Où en est le Maroc dans cette mutation planétaire ?

Les formidables gains de productivité offerts par la révolution numérique en cours et les immenses potentialités liées à l’économie du savoir n’ont pas été suffisamment pris en compte par le débat sur le NMD. La stratégie du Royaume en la matière reste pratiquement inaudible auprès du grand public.

Le plan Maroc Numeric 2013 n’a pas eu tous les effets escomptés notamment pour ce qui est de l’introduction de l’informatique à l’école. Le plan Maroc Digital 2020 lancé en juillet 2016 (dont les axes principaux sont les suivants : transformer les processus administratifs en renforçant les plateformes e-Gov ; résorber la fracture numérique ; faire du Maroc un hub numérique régional ; créer une place numérique Maroc) se veut plus ambitieux mais semble lui aussi démarrer timidement.

Ce n ‘est pas de cette façon que arriverons à optimiser les effets du NMD et à faire face aux défis lancés par la mondialisation. Sans un effort considérable en matière de TIC, les avantages compétitifs que le Maroc possède aujourd’hui risquent de s’éroder à l’avenir.

3. La question du civisme est plus délicate à engager. Analysé sous l’angle économique, le civisme apparait comme un facteur de production “non substituable" qui permet une rationalisation des ressources (en faisant baisser par exemple le nombre de tués par accident de la circulation ou en réduisant la corruption).

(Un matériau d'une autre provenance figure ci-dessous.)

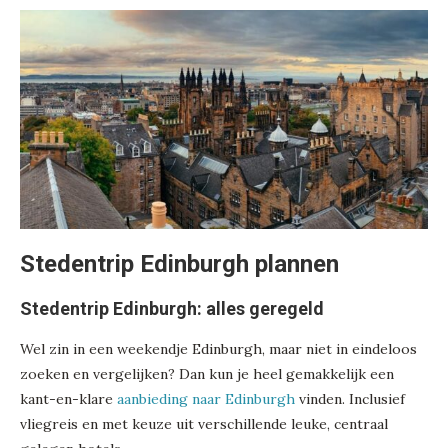
Stedentrip Edinburgh plannen
Stedentrip Edinburgh: alles geregeld
Wel zin in een weekendje Edinburgh, maar niet in eindeloos
zoeken en vergelijken? Dan kun je heel gemakkelijk een
kant-en-klare
aanbieding naar Edinburgh
vinden. Inclusief
vliegreis en met keuze uit verschillende leuke, centraal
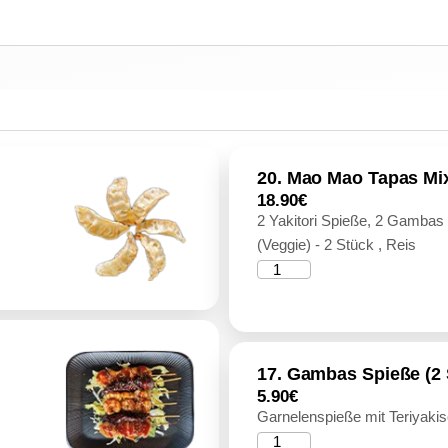
20. Mao Mao Tapas Mi
18.90
€
2 Yakitori Spieße, 2 Gambas
(Veggie) - 2 Stück , Reis
17. Gambas Spieße (2 
5.90
€
Garnelenspieße mit Teriyaki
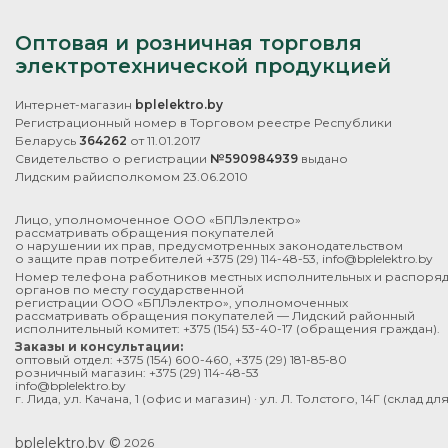
Оптовая и розничная торговля
электротехнической продукцией
Интернет-магазин
bplelektro.by
Регистрационный номер в Торговом реестре Республики
Беларусь
364262
от 11.01.2017
Свидетельство о регистрации
№590984939
выдано
Лидским райисполкомом 23.06.2010
Лицо, уполномоченное ООО «БПЛэлектро»
рассматривать обращения покупателей
о нарушении их прав, предусмотренных законодательством
о защите прав потребителей
+375 (29) 114-48-53
,
info@bplelektro.by
Номер телефона работников местных исполнительных и распоря
органов по месту государственной
регистрации ООО «БПЛэлектро», уполномоченных
рассматривать обращения покупателей — Лидский районный
исполнительный комитет:
+375 (154) 53-40-17
(обращения граждан).
Заказы и консультации:
оптовый отдел:
+375 (154) 600-460
,
+375 (29) 181-85-80
розничный магазин:
+375 (29) 114-48-53
info@bplelektro.by
г. Лида, ул. Качана, 1 (офис и магазин) · ул. Л. Толстого, 14Г (склад д
bplelektro.by ©
2026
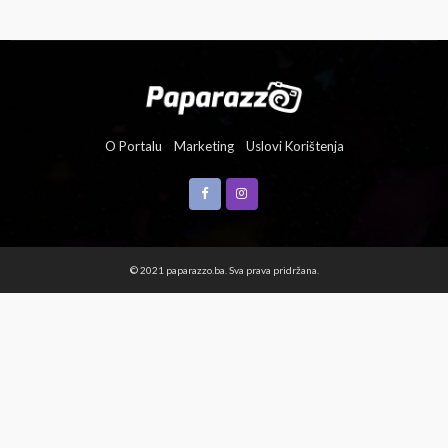
O Portalu
Marketing
Uslovi Korištenja
© 2021 paparazzo.ba. Sva prava pridržana.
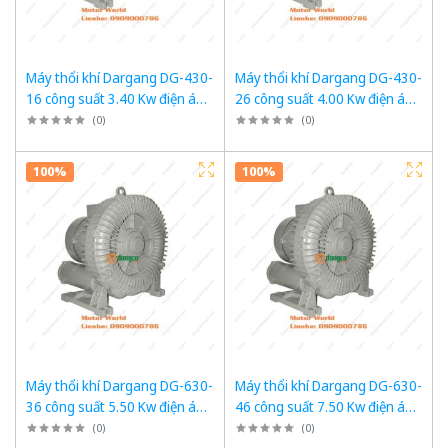
Máy thổi khí Dargang DG-430-
Máy thổi khí Dargang DG-430-
16 công suất 3.40 Kw điện áp
26 công suất 4.00 Kw điện áp
3 pha 380VAC, 50Hz
3 pha 380VAC, 50Hz
(
0
)
(
0
)
100%
100%
Máy thổi khí Dargang DG-630-
Máy thổi khí Dargang DG-630-
36 công suất 5.50 Kw điện áp
46 công suất 7.50 Kw điện áp
3 pha 380VAC, 50Hz
3 pha 380VAC, 50Hz
(
0
)
(
0
)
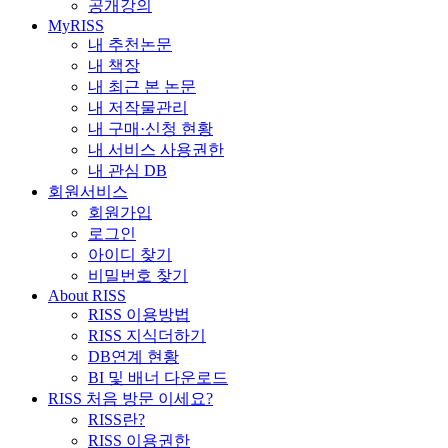
공개강의
MyRISS
내 추천논문
내 책장
내 최근 본 논문
내 저작물관리
내 구매·신청 현황
내 서비스 사용권한
내 관심 DB
회원서비스
회원가입
로그인
아이디 찾기
비밀번호 찾기
About RISS
RISS 이용방법
RISS 지식더하기
DB연계 현황
BI 및 배너 다운로드
RISS 처음 방문 이세요?
RISS란?
RISS 이용권한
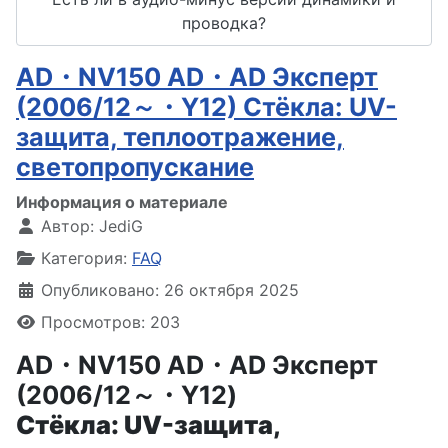
проводка?
AD・NV150 AD・AD Эксперт
(2006/12～・Y12) Стёкла: UV-
защита, теплоотражение,
светопропускание
Информация о материале
Автор:
JediG
Категория:
FAQ
Опубликовано: 26 октября 2025
Просмотров: 203
AD・NV150 AD・AD Эксперт
(2006/12～・Y12)
Стёкла: UV-защита,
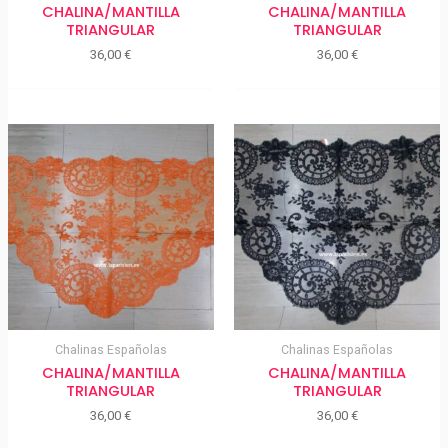
CHALINA/MANTILLA
CHALINA/MANTILLA
TRIANGULAR
TRIANGULAR
36,00
€
36,00
€
Chalinas Españolas
Chalinas Españolas
CHALINA/MANTILLA
CHALINA/MANTILLA
TRIANGULAR
TRIANGULAR
36,00
€
36,00
€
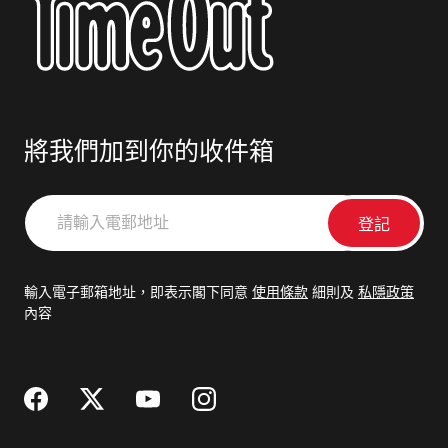
將我們加到你的收件箱
請
輸
入
電
輸入電子郵箱地址，即表示閣下同意
使用條款
細則及
私隱政策
郵
內容
地
址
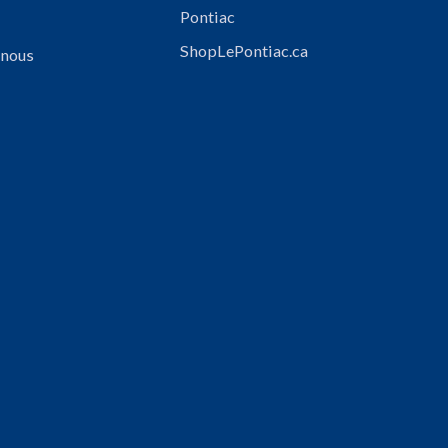
Pontiac
ShopLePontiac.ca
 nous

Le civisme permet aussi un meilleur fonctionnement des sphères publique et privée, pour le plus grand bénéfice du développement économique et social. Ceci étant, le civisme n’est pas une simple obligation de moralité. Étroitement lié à la notion de contrat social, il ne peut s’épanouir que si les citoyens ont la certitude d’être traités de façon équitable, que ce soit en matière d’accès aux biens publics (justice, santé, éducation, eau potable, infrastructures etc.) qu’en matière de fiscalité.

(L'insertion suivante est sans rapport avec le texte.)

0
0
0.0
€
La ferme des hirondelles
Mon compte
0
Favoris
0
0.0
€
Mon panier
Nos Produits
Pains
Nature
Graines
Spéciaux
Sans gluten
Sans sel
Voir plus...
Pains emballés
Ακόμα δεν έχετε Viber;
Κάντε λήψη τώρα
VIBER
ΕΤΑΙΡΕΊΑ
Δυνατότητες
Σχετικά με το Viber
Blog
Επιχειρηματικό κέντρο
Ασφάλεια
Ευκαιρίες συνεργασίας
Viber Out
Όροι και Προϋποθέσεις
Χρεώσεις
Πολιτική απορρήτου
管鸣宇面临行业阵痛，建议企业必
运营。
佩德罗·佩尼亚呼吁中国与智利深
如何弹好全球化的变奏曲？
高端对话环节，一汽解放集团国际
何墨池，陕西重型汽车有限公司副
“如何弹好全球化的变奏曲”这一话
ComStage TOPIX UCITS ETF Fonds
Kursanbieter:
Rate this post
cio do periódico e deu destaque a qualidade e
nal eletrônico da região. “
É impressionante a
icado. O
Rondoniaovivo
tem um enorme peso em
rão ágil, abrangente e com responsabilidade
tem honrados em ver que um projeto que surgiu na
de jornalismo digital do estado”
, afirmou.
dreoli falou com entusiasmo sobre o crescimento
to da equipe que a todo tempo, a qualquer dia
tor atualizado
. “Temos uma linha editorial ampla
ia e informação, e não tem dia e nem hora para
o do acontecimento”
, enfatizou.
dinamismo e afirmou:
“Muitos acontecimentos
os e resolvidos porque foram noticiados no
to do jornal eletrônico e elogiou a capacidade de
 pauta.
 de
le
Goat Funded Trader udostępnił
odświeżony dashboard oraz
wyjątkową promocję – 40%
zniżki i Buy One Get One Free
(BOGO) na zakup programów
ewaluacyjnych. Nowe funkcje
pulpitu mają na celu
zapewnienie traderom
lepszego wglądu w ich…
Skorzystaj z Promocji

C’est aux corps élus de voter les lois et règlements et d’avoir un comportement exemplaire. C’est au gouvernement de faire respecter et de respecter la loi. Et c’est aux entreprises de faire preuve de citoyenneté et de solidarité en respectant les droits de leurs employés et en étant socialement responsables (RSE). La finalité du civisme deviendrait alors plus  perceptible pour tous les citoyens.

Pour résumer : sans harmonisation des politiques publiques et sans dialogue inter-acteurs économiques et sociaux, perte d’efficacité globale du système ; sans véritable bond de notre insertion dans la révolution numérique, perte de compétitivité ; sans justice sociale, perte de civisme.

Voilà pourquoi il faut espérer que ces trois leviers de croissance puissent être réintroduits avec force dans le débat sur le NMD.